Potential to effectively establish immune homeostasis, preventing organ rejection in transplant procedures

Transplantation is a procedure by which organs or cells are removed from one body and placed into another, to replace damaged or missing equivalents. The procedure is often life-saving. However, transplants have high complication rates, short- as well as long-term rejections occur frequently, and many patients in need of a transplant do not find an appropriate donor.

Transplant rejection occurs when transplanted tissue is rejected by the recipient’s immune system, which destroys the transplanted tissue. While it can be lessened to some extent by determining the molecular similitude between donor and recipient and by use of immunosuppressant drugs after transplant, tremendous commercial potential exists for a therapeutic agent that can enable transplantation, enhance acceptance, improve viability, and/ or improve patient outcomes.
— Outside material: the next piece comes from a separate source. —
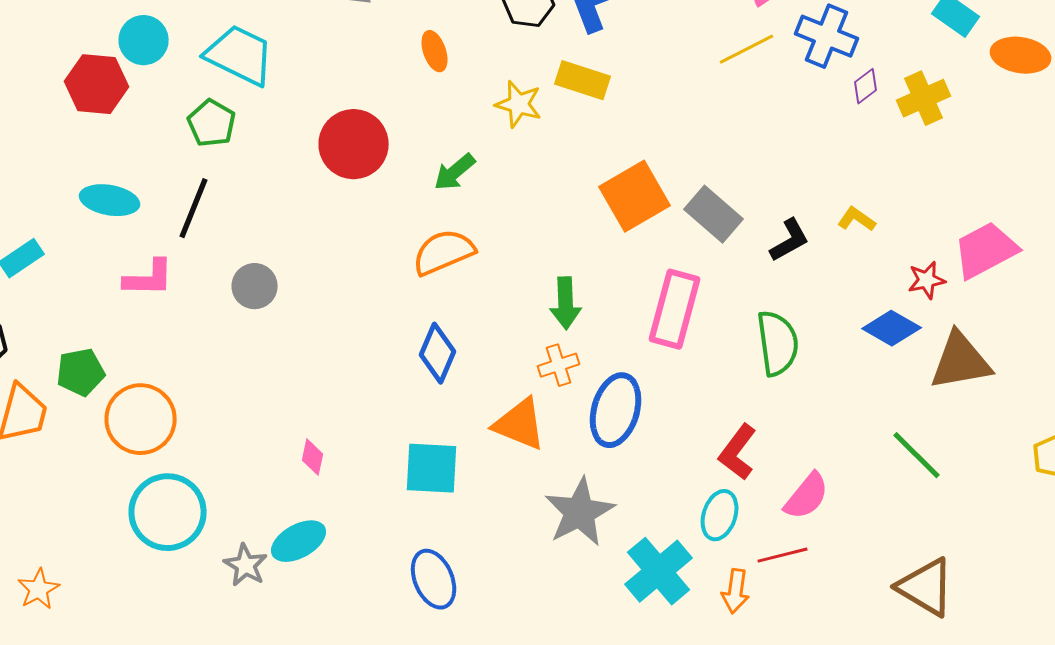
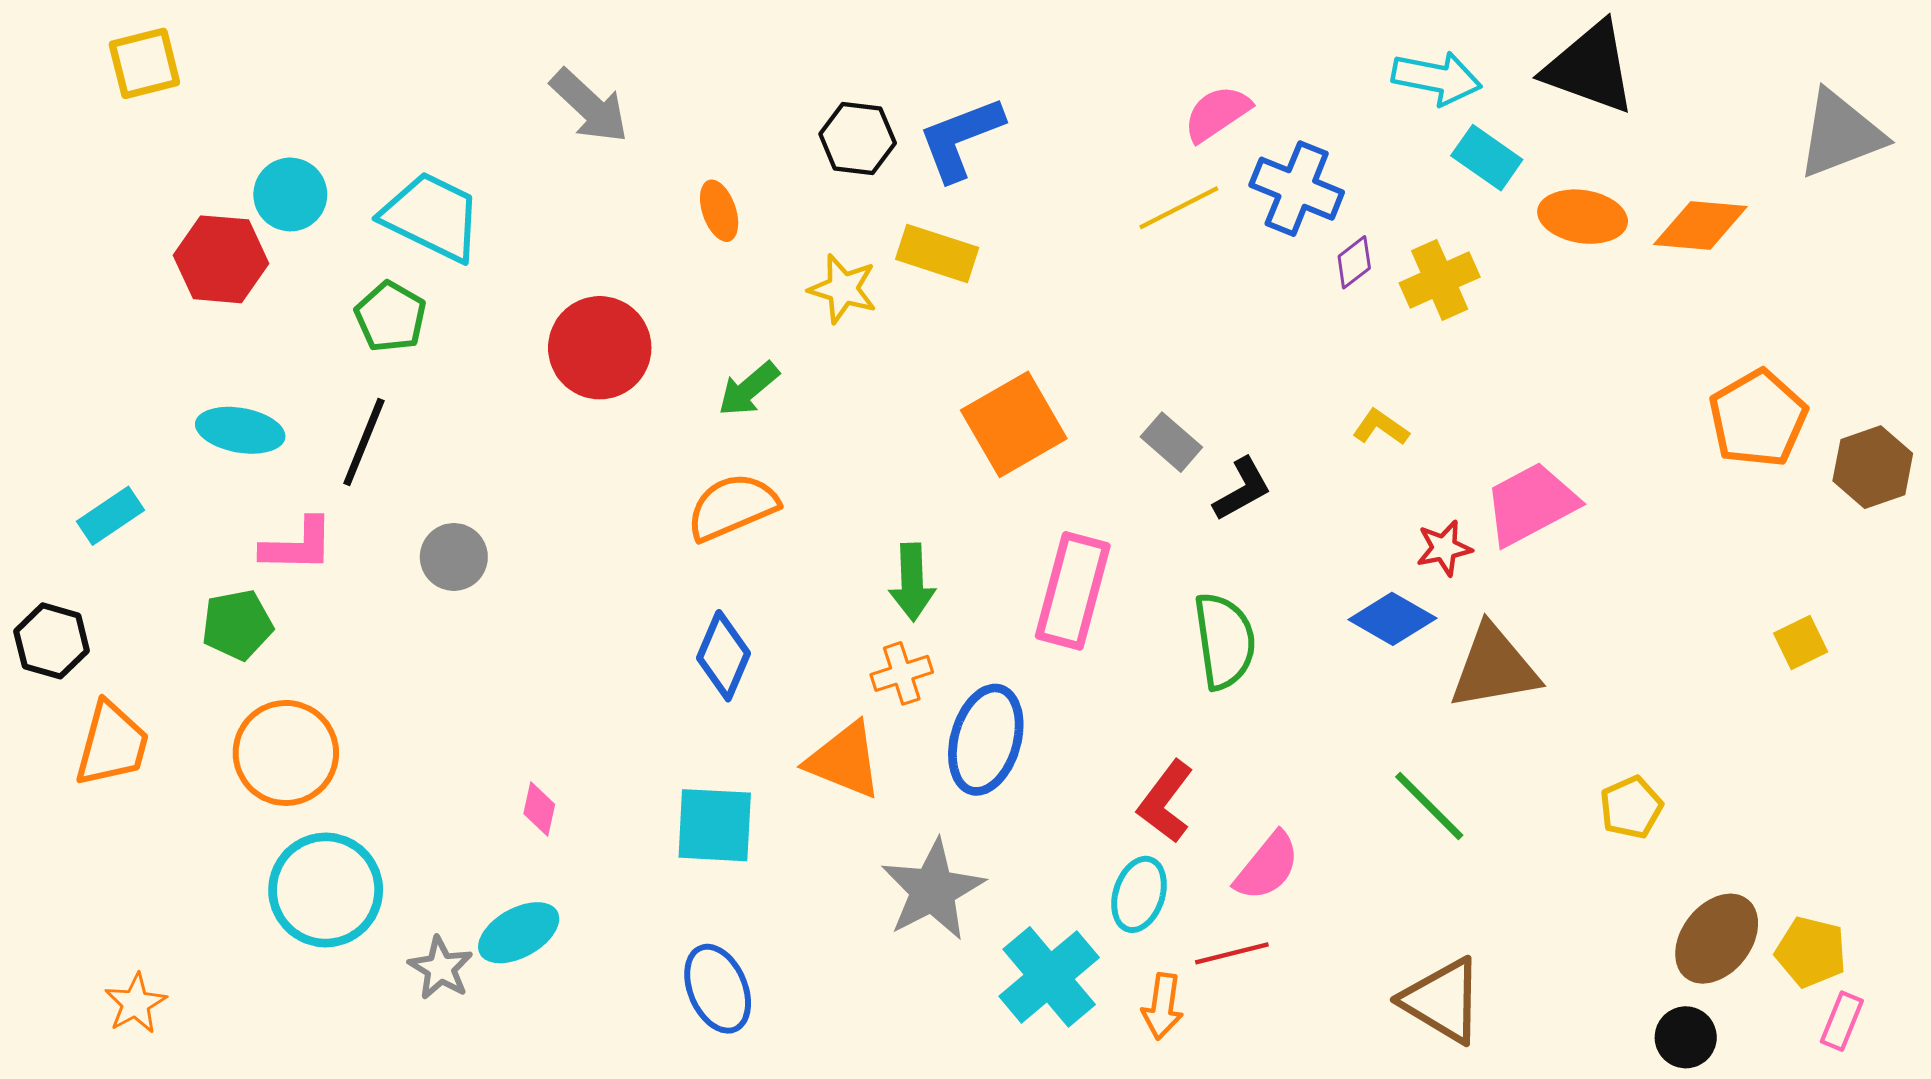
gray rectangle: (714, 214) -> (1171, 442), moved, size x0.7
yellow L-shape: (857, 219) -> (1381, 427), moved
green pentagon: (81, 372) -> (237, 625), moved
Even when matched donors are used in transplant procedures, many patients develop graft-versus-host disease (GvHD), which can be fatal or progress to a chronic, lifelong condition. GvHD is a multisystem disorder that occurs after an allogeneic hematopoietic cell transplant (HCT), when immune cells from the donor (the graft) recognize the transplant recipient (the host) as foreign and initiate an immune reaction that causes disease in the transplant recipient.

Allogeneic hematopoietic cell transplantation is a common treatment for many different cancers (especially relapse of leukemia or lymphoma) as well as certain non-cancer conditions that affect the blood or immune system. In addition to HCT procedures, GvHD can also occur after transplantation of solid organs that may contain immune cells such as T cells.

Immunosuppressant drugs are the current standard treatment of GvHD. However, these are designed to shut down all immune reactions and as a result increase the risk of infection and relapse, which are major causes of death following HSCT. GvHD patients face a tough choice between (1) to use immunosuppressants that reduce GvHD but increase risk of infection and relapse of the disease that caused the need for transplant, OR (2) to choose no treatment and avoid relapse but suffer from the consequences of GvHD.

Our research suggests sPIF has the potential to regulate several pro-inflammatory genes and proteins, block activated T-cell proliferation, and reduce oxidative stress, avoiding transplant rejection. Preclinical effect has been observed promoting and sustaining engraftment of donor bone marrow cells, thereby preventing development of GvHD (including protection against its typical hallmarks: dermatitis, hepatitis and colon ulceration), and as a result significantly reducing overall mortality in bone marrow transplant setting. 

We have been granted FDA Orphan Drug Designation in GvHD prevention. The NIH is supporting our development through its NCATS BriDGs program.